出版・読書メモランダム

出版と近代出版文化史をめぐるブログ

古本夜話1135 小杉放庵、公田連太郎『全訳芥子園画伝』とアトリエ社

 前回の『国訳漢文大成』続編の『資治通鑑』を始めとする「経子史部」全二十四巻の訳注のほとんどは公田連太郎によるものである。もちろん正編も『史記本紀』などの四冊を受け持っているし、この事実からすれば、『国訳漢文大成』の企画と編集自体が公田を抜きにして語れないことを意味していよう。ただずっと留意しているけれど、公田が当時の在野の漢学者で、多くの漢文注釈書を手がけていること以外はプロフィルが鮮明ではない。

f:id:OdaMitsuo:20210218170648j:plain:h120(『国訳漢文大成』)

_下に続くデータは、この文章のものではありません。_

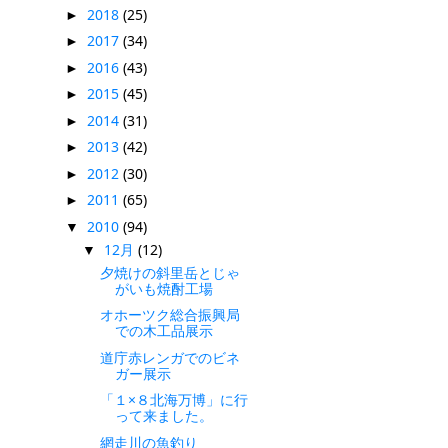
2018
(25)
►
2017
(34)
►
2016
(43)
►
2015
(45)
►
2014
(31)
►
2013
(42)
►
2012
(30)
►
2011
(65)
►
2010
(94)
▼
12月
(12)
▼
夕焼けの斜里岳とじゃ
がいも焼酎工場
オホーツク総合振興局
での木工品展示
道庁赤レンガでのビネ
ガー展示
「１×８北海万博」に行
って来ました。
網走川の魚釣り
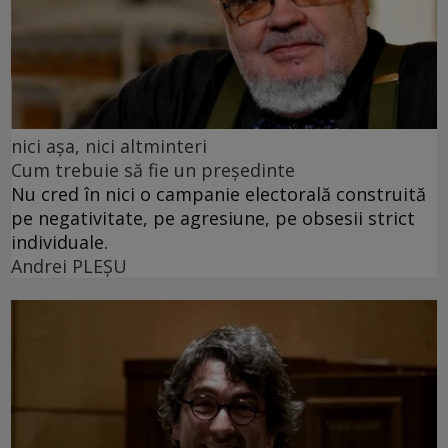
nici așa, nici altminteri
Cum trebuie să fie un președinte
Nu cred în nici o campanie electorală construită
pe negativitate, pe agresiune, pe obsesii strict
individuale.
Andrei PLEŞU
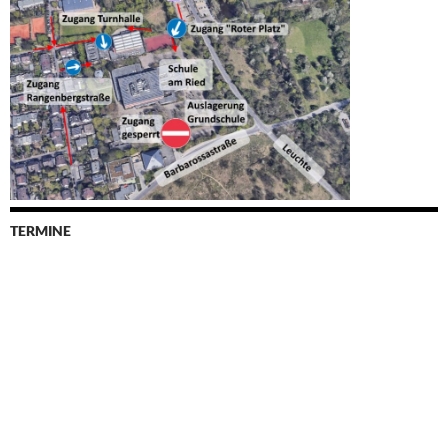
TERMINE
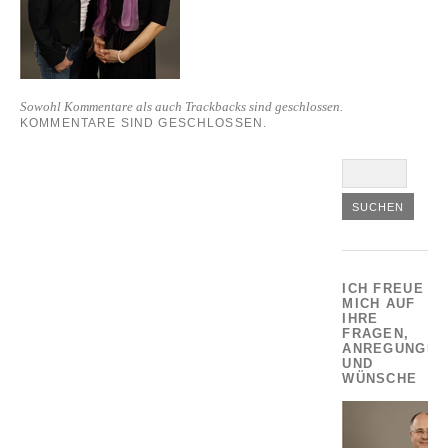
Sowohl Kommentare als auch Trackbacks sind geschlossen.
KOMMENTARE SIND GESCHLOSSEN.
ICH FREUE
MICH AUF
IHRE
FRAGEN,
ANREGUNGEN
UND
WÜNSCHE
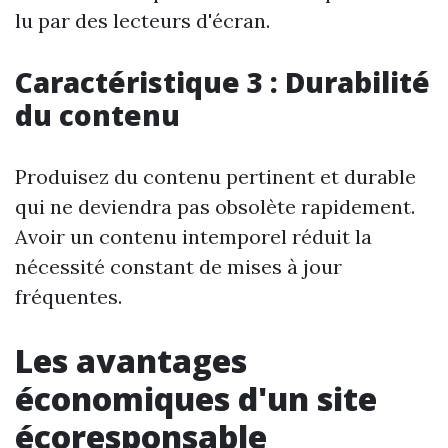
lu par des lecteurs d'écran.
Caractéristique 3 : Durabilité
du contenu
Produisez du contenu pertinent et durable
qui ne deviendra pas obsolète rapidement.
Avoir un contenu intemporel réduit la
nécessité constant de mises à jour
fréquentes.
Les avantages
économiques d'un site
écoresponsable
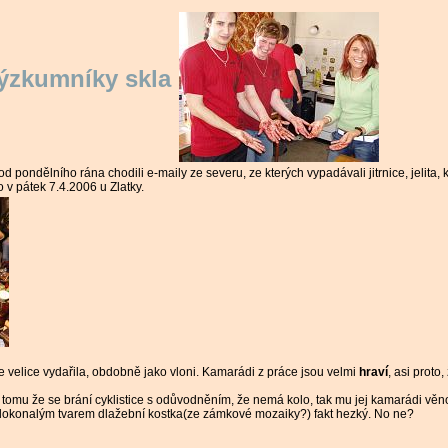
výzkumníky skla
 od pondělního rána chodili e-maily ze severu, ze kterých vypadávali jitrnice, jelita,
o v pátek 7.4.2006 u Zlatky.
se velice vydařila, obdobně jako vloni. Kamarádi z práce jsou velmi
hraví
, asi proto,
k tomu že se brání cyklistice s odůvodněním, že nemá kolo, tak mu jej kamarádi věno
ým dokonalým tvarem dlažební kostka(ze zámkové mozaiky?) fakt hezký. No ne?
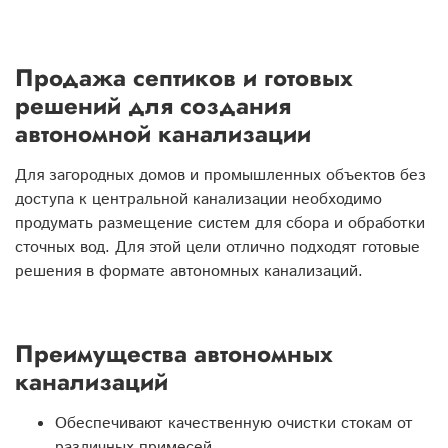
Продажа септиков и готовых
решений для создания
автономной канализации
Для загородных домов и промышленных объектов без
доступа к центральной канализации необходимо
продумать размещение систем для сбора и обработки
сточных вод. Для этой цели отлично подходят готовые
решения в формате автономных канализаций.
Преимущества автономных
канализаций
Обеспечивают качественную очистки стокам от
различных примесей.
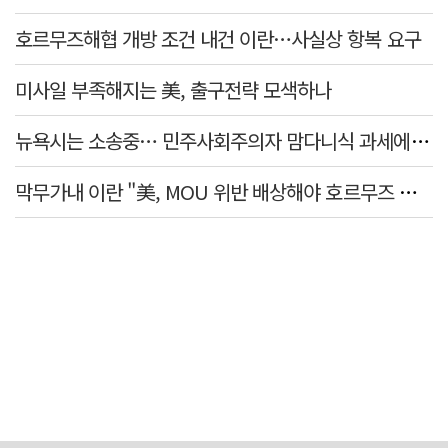
호르무즈해협 개방 조건 내건 이란…사실상 항복 요구
미사일 부족해지는 美, 출구전략 모색하나
뉴욕시는 소송중… 민주사회주의자 맘다니식 과세에 저항 잇따라
막무가내 이란 "美, MOU 위반 배상해야 호르무즈 재개방"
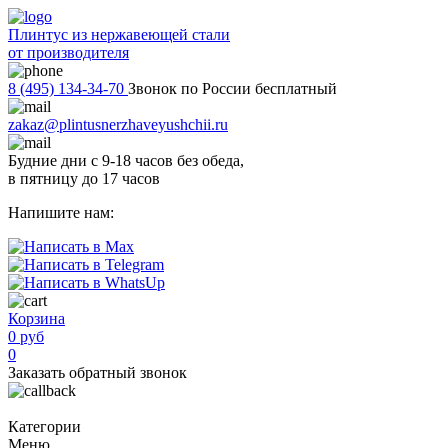
Плинтус из нержавеющей стали
от производителя
8 (495) 134-34-70
Звонок по России бесплатный
zakaz@plintusnerzhaveyushchii.ru
Будние дни с 9-18 часов без обеда,
в пятницу до 17 часов
Напишите нам:
Корзина
0 руб
0
Заказать обратный звонок
Категории
Меню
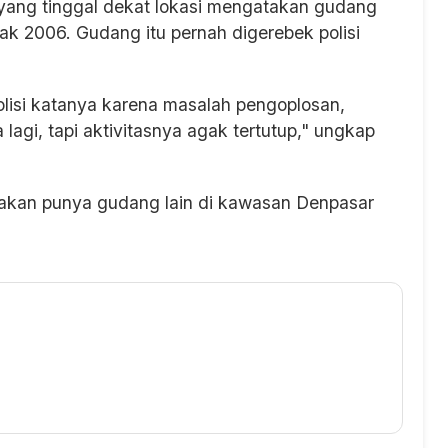
 yang tinggal dekat lokasi mengatakan gudang
ak 2006. Gudang itu pernah digerebek polisi
polisi katanya karena masalah pengoplosan,
 lagi, tapi aktivitasnya agak tertutup," ungkap
takan punya gudang lain di kawasan Denpasar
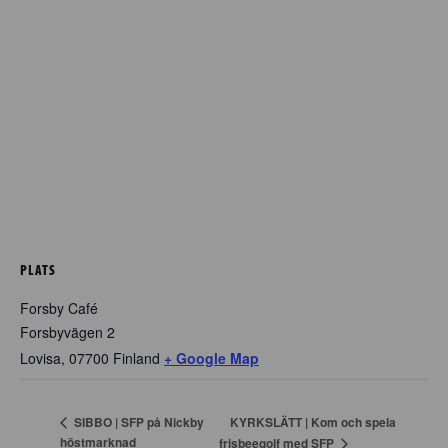
PLATS
Forsby Café
Forsbyvägen 2
Lovisa
,
07700
Finland
+ Google Map
KYRKSLÄTT | Kom och spela
SIBBO | SFP på Nickby
höstmarknad
frisbeegolf med SFP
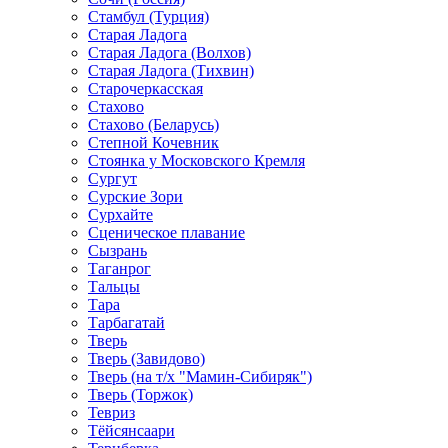
Стамбул (Турция)
Старая Ладога
Старая Ладога (Волхов)
Старая Ладога (Тихвин)
Старочеркасская
Стахово
Стахово (Беларусь)
Степной Кочевник
Стоянка у Московского Кремля
Сургут
Сурские Зори
Сурхайте
Сценическое плавание
Сызрань
Таганрог
Тальцы
Тара
Тарбагатай
Тверь
Тверь (Завидово)
Тверь (на т/х "Мамин-Сибиряк")
Тверь (Торжок)
Тевриз
Тёйсянсаари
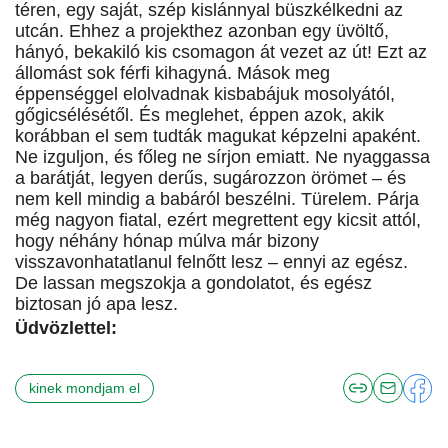
téren, egy saját, szép kislánnyal büszkélkedni az
utcán. Ehhez a projekthez azonban egy üvöltő,
hányó, bekakiló kis csomagon át vezet az út! Ezt az
állomást sok férfi kihagyná. Mások meg
éppenséggel elolvadnak kisbabájuk mosolyától,
gőgicsélésétől. És meglehet, éppen azok, akik
korábban el sem tudták magukat képzelni apaként.
Ne izguljon, és főleg ne sírjon emiatt. Ne nyaggassa
a barátját, legyen derűs, sugározzon örömet – és
nem kell mindig a babáról beszélni. Türelem. Párja
még nagyon fiatal, ezért megrettent egy kicsit attól,
hogy néhány hónap múlva már bizony
visszavonhatatlanul felnőtt lesz – ennyi az egész.
De lassan megszokja a gondolatot, és egész
biztosan jó apa lesz.
Üdvözlettel:
kinek mondjam el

 その公田が手がけたもうひとつの国訳に『全訳芥子園画伝』があり、その「註解」は小杉放庵、すなわち『近代出版史探索Ⅴ』805の小杉未醒に他ならない。この第一冊「総説」を入手している。函にはサブタイトルとして「図解南画技法大全書」が付され、本体はB5判をひと回り小さくかたちのジャケットにくるまれた和本、辛子色の表紙に題簽が貼られている。その刊行は昭和十年五月、発行人は北原義雄、発行者はアトリエ社、ジャケットと函のそこには第四回配本の記載が見えることからすれば、この予約出版もすでに三冊が出されているのだろう。

f:id:OdaMitsuo:20210301120354j:plain:h110 近代出版史探索V

 アトリエ社に関しては『近代出版史探索Ⅱ』340,352で取り上げているが、あらためて北原義雄を紹介する意味で、『出版人物事典』の立項を挙げてみる。

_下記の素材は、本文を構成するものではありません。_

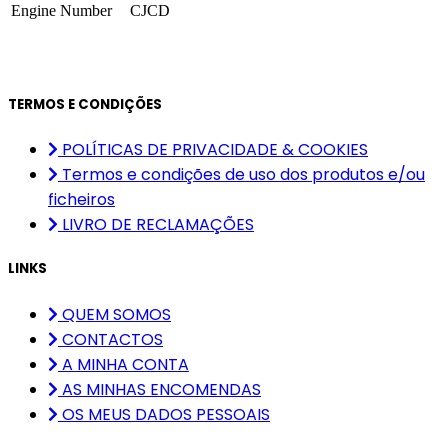
Engine Number
CJCD
TERMOS E CONDIÇÕES
POLÍTICAS DE PRIVACIDADE & COOKIES
Termos e condições de uso dos produtos e/ou
ficheiros
LIVRO DE RECLAMAÇÕES
LINKS
QUEM SOMOS
CONTACTOS
A MINHA CONTA
AS MINHAS ENCOMENDAS
OS MEUS DADOS PESSOAIS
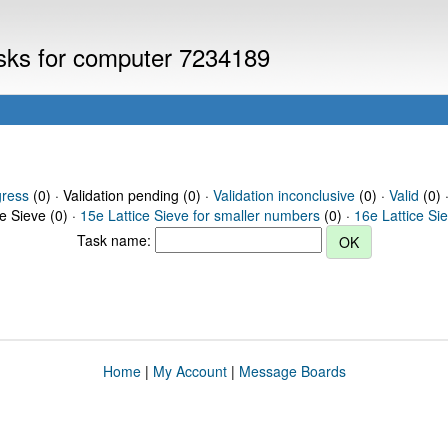
asks for computer 7234189
gress
(0) · Validation pending (0) ·
Validation inconclusive
(0) ·
Valid
(0) 
ce Sieve (0) ·
15e Lattice Sieve for smaller numbers
(0) ·
16e Lattice Si
Task name:
Home
|
My Account
|
Message Boards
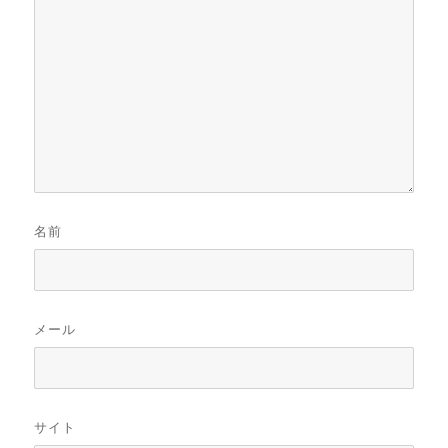
名前
メール
サイト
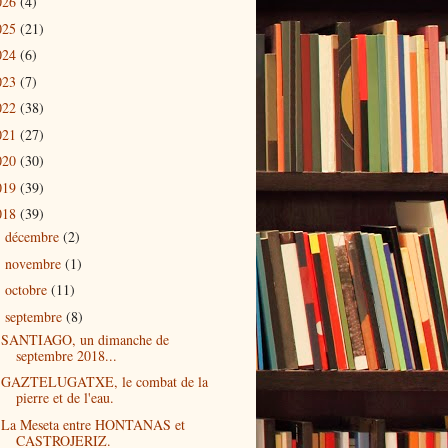
026
(4)
025
(21)
024
(6)
023
(7)
022
(38)
021
(27)
020
(30)
019
(39)
018
(39)
décembre
(2)
►
novembre
(1)
►
octobre
(11)
►
septembre
(8)
▼
SANTIAGO, un dimanche de
septembre 2018...
GAZTELUGATXE, le combat de la
pierre et de l'eau.
La Meseta entre HONTANAS et
CASTROJERIZ.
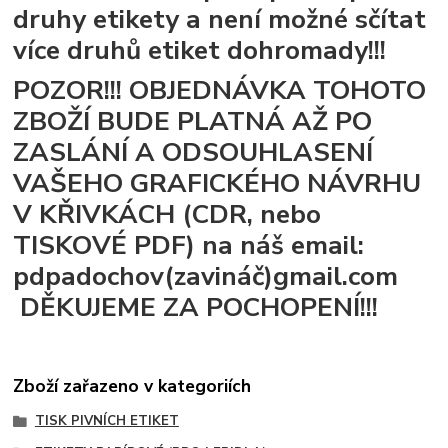
druhy etikety a není možné sčítat
více druhů etiket dohromady!!!
POZOR!!! OBJEDNÁVKA TOHOTO
ZBOŽÍ BUDE PLATNÁ AŽ PO
ZASLÁNÍ A ODSOUHLASENÍ
VAŠEHO GRAFICKÉHO NÁVRHU
V KŘIVKÁCH (CDR, nebo
TISKOVÉ PDF) na náš email:
pdpadochov(zavináč)gmail.com
DĚKUJEME ZA POCHOPENÍ!!!
Zboží zařazeno v kategoriích
TISK PIVNÍCH ETIKET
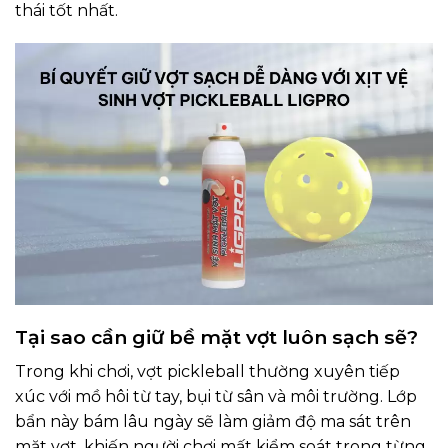
thái tốt nhất.
Tại sao cần giữ bề mặt vợt luôn sạch sẽ?
Trong khi chơi, vợt pickleball thường xuyên tiếp
xúc với mồ hôi từ tay, bụi từ sân và môi trường. Lớp
bẩn này bám lâu ngày sẽ làm giảm độ ma sát trên
mặt vợt, khiến người chơi mất kiểm soát trong từng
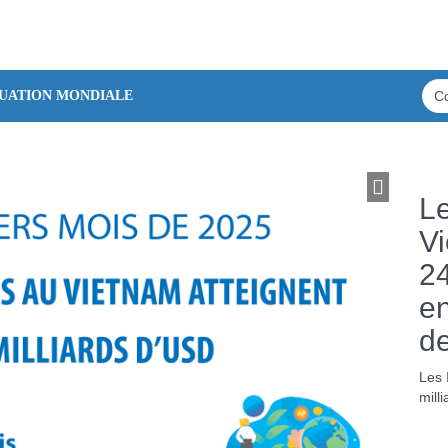
TUATION MONDIALE
Le
Vi
24
en
d
Les 
mill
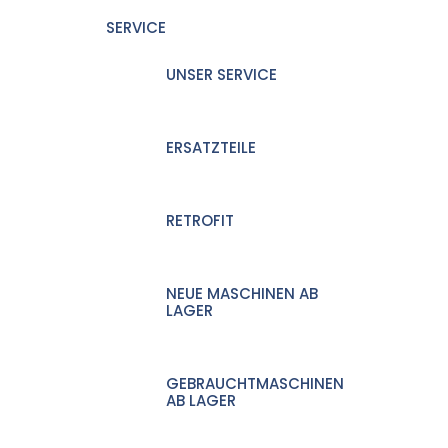
SERVICE
UNSER SERVICE
ERSATZTEILE
RETROFIT
NEUE MASCHINEN AB
LAGER
GEBRAUCHTMASCHINEN
AB LAGER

出版人物事典―明治-平成物故出版人 近代出版史探索II
 [北原義雄 きたはら・よしお]一八九六~一九八五(明治二九~昭和六〇)アトリエ社創業者。詩人北原白秋の弟。福岡県生れ。麻布中卒。兄鐵雄の経営するアルス社に入社。一九二四年(大正一三)日比谷にアトリエ社を創業、月刊美術雑誌『アトリエ]を創刊。以来、『東西素描大成』『芥子園画伝』『陶磁大観』『実用図案資料大成』『現代洋画全集』『西洋美術文庫』『梅原龍三郎画集』など美術関係書多数を出版、美術書出版社として知られた。四三年(昭和一八)戦時企業整備により、アルス、玄光社その他と合併、北原出版株式会社(のちアルスと改称)を創立したが、敗戦後、五一年(昭和二六)同社より分れ、アトリエ社を復興、五三年アトリエ出版社と改称。

 ここに『芥子園画伝』も出てくるので、それなりに著名な美術書だと思われるのだが、『世界名著大事典』には立項されていないし、『全集叢書総覧新訂版』にも見出されないので、何冊出されたのかも不明である。だが幸いなことに、公田と小杉による連名の「緒言」が置かれ、解題に準ずるその内容説明と意義なども書かれているで、それも引用してみる。

 芥子園画伝は南画道の宝典である、素人も此一書あれば、画を作り易く、画を観、画を論ずるに便であり、専門作家に取つては、まことに調法極まる参考書である、たゞ、余りに調法なるが為に、或は是に頼るに過ぎて、多少の弊を受くる場合無きにしもあらず、幕末明治初期の南画は振はざりし所以、一部の因るは此処に存する、事ほどさやうに、此の書の力を思ふべきだ、書に罪なく書を見る者に過ちがある、此の用意を以て此書に対し参酌よろしくを得ば、古人の所論、古人の技法、南画道の精神について、術語等について、解釈を詳細にしたることは、我等のいさゝか努めたりとなす点である。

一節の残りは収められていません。